R, l, v, f – lots of letters have to wait in line to slowly become a proper part of her pronunciation. Others get in right away, like “m” and “d”; no waiting there. They walk right up and – bam! – they’re in the door. They get their popcorn and are in their seats before the “s” knew what was going on, before he realized he didn’t have an advance pass and had to wait to see if there was any room left in the theater. Of course there will be, but the wait could take a while.
Other words have queued up, too. They’re waiting, and the paparazzi flutter around. I mean, these words are worth checking out. They’re very of-the-moment, and once they make their way in, they will be changed. If you aren’t careful, you’ll miss them. Penguin is dressed in its alternate guise, PWENG*in. Pwengin’s eating a PREN*sull, which some might call (mistakenly) a pretzel. Another’s dressed in AHN*jin, better known to some as orange. She taps her foot, waits by the door.
This weekend, the door opened, and she was the next to go. In she went, with a rustle and a flash. AHN*jin was gone.
Orange came out. Good-bye, AHN*jin. Your charms were many, and if you decide to make another appearance, we’d be glad to see you again.

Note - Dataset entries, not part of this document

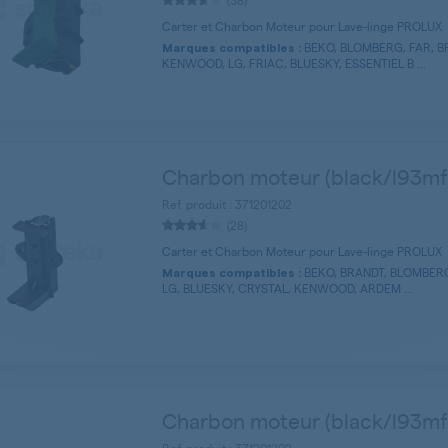
(38)
Carter et Charbon Moteur pour Lave-linge PROLUX
BEKO, BLOMBERG, FAR, B
Marques compatibles :
KENWOOD, LG, FRIAC, BLUESKY, ESSENTIEL B ...
Charbon moteur (black/l93mf7
Ref. produit : 371201202
(28)
Carter et Charbon Moteur pour Lave-linge PROLUX
BEKO, BRANDT, BLOMBERG
Marques compatibles :
LG, BLUESKY, CRYSTAL, KENWOOD, ARDEM ...
Charbon moteur (black/l93mf7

Today, Baby Boy is two months old (and a sweet charmer). As with big sister at this age, we’ve read several books: The Secret Garden by Frances Hodgson Burnett (also Baby Girl’s first book, as charming on this read-through as the previous), Here’s a Penny by Carolyn Haywood (a sweet nod to adoption – who knew?), and Soup and Me by Robert Newton Peck (two boys who bring trouble and sometimes surprising sweetness to their small world in rural Vermont). He also got the better part of The Cat Who Wished to Be a Man by Lloyd Alexander (brief but entertaining in the ways the cat misinterprets human interaction, once he becomes a man).
The book count will only increase. It seems like that’s what happened with our number of children, too: we count them, and we know there are only two. However, having a second child seems to have added, oh, an extra two or three children. How can one plus one equal three or four? Come to our house. We’ll show you. If only I had an extra arm to hold both (“two arms!” my daughter protests) or to hold one and still cook dinner (sometimes, the sling or Ergo is highly protested…most likely at an inconvenient time)!
Number of books read to baby and number of children, both increasing. Who knows how many we’ll have by the time he’s four months old? We may just need a new house to fit them all.